In ragione della specifica natura e della peculiarità dell’attività esercitata, l’appaltatore è quindi tenuto a comportarsi diligentemente, adottando le misure e le cautele necessarie e idonee per eseguire la prestazione, secondo il modello di precisione e di abilità tecnica nel caso concreto richiesto idoneo a soddisfare l’interesse creditorio.
La prestazione dovuta dall’appaltatore implica, difatti, senza necessità di una specifica pattuizione, pure il controllo e la correzione degli eventuali errori del progetto (così Cass. Sent. n. 6754/2003 secondo la quale “l’appaltatore è tenuto non solo ad eseguire a regola d’arte il progetto, ma anche a controllare, con la diligenza richiesta dal caso concreto e nei limiti delle cognizioni tecniche da lui esigibili, la congruità e la completezza del progetto stesso e della direzione dei lavori, segnalando al committente, anche nel caso di ingerenza di costui, gli eventuali errori riscontrati, quando l’errore progettuale consiste nella mancata previsione di accorgimenti e componenti necessari per rendere il prodotto tecnicamente valido e idoneo a soddisfare le esigenze del committente”).
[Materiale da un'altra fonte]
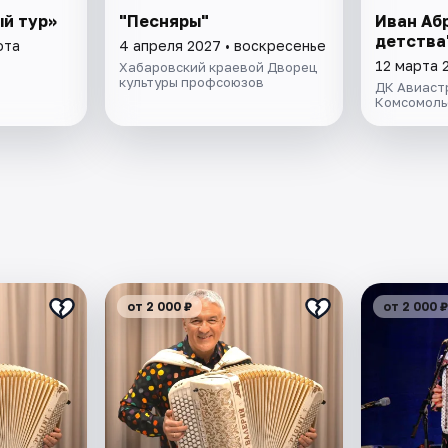
й тур»
"Песняры"
Иван Аб
детства
ота
4 апреля 2027 • воскресенье
12 марта 
Хабаровский краевой Дворец
культуры профсоюзов
ДК Авиаст
Комсомоль
от 2 000 ₽
от 2 000 ₽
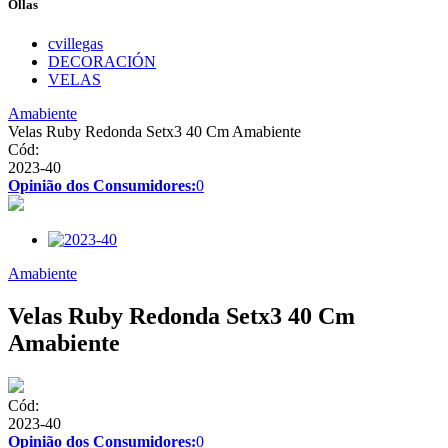
Ollas
cvillegas
DECORACIÓN
VELAS
Amabiente
Velas Ruby Redonda Setx3 40 Cm Amabiente
Cód:
2023-40
Opinião dos Consumidores:
0
Amabiente
Velas Ruby Redonda Setx3 40 Cm
Amabiente
Cód:
2023-40
Opinião dos Consumidores:
0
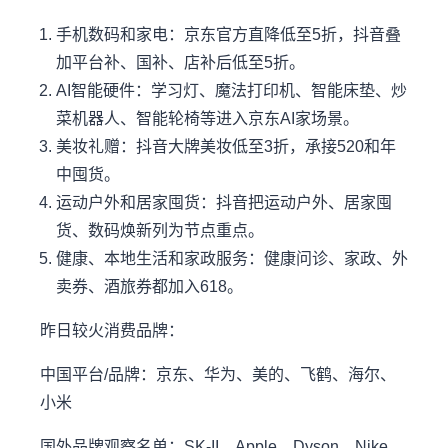
手机数码和家电：京东官方直降低至5折，抖音叠
加平台补、国补、店补后低至5折。
AI智能硬件：学习灯、魔法打印机、智能床垫、炒
菜机器人、智能轮椅等进入京东AI家场景。
美妆礼赠：抖音大牌美妆低至3折，承接520和年
中囤货。
运动户外和居家囤货：抖音把运动户外、居家囤
货、数码焕新列为节点重点。
健康、本地生活和家政服务：健康问诊、家政、外
卖券、酒旅券都加入618。
昨日较火消费品牌：
中国平台/品牌：京东、华为、美的、飞鹤、海尔、
小米
国外品牌观察名单：SK-II、Apple、Dyson、Nike、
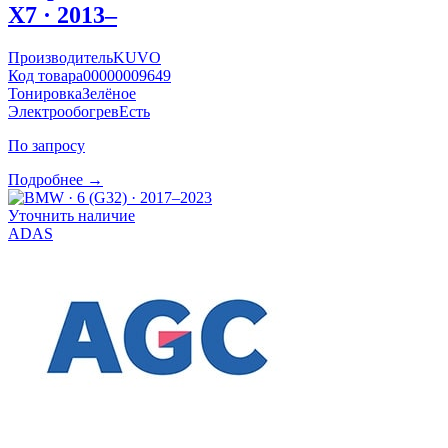
X7 · 2013–
Производитель
KUVO
Код товара
00000009649
Тонировка
Зелёное
Электрообогрев
Есть
По запросу
Подробнее →
Уточнить наличие
ADAS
L’appaltatore va invece esente da responsabilità laddove dimostri di aver manifestato il proprio dissenso e di essere stato indotto a eseguire il progetto come “nudus minister” per le insistenze del committente a rischio del medesimo. La ditta appaltatrice, in mancanza di prova in tal senso, veniva quindi condannata a risarcire i danni patiti pari al costo delle opere necessarie per l’eliminazione dei vizi quantificati in complessivi € 119.700,00.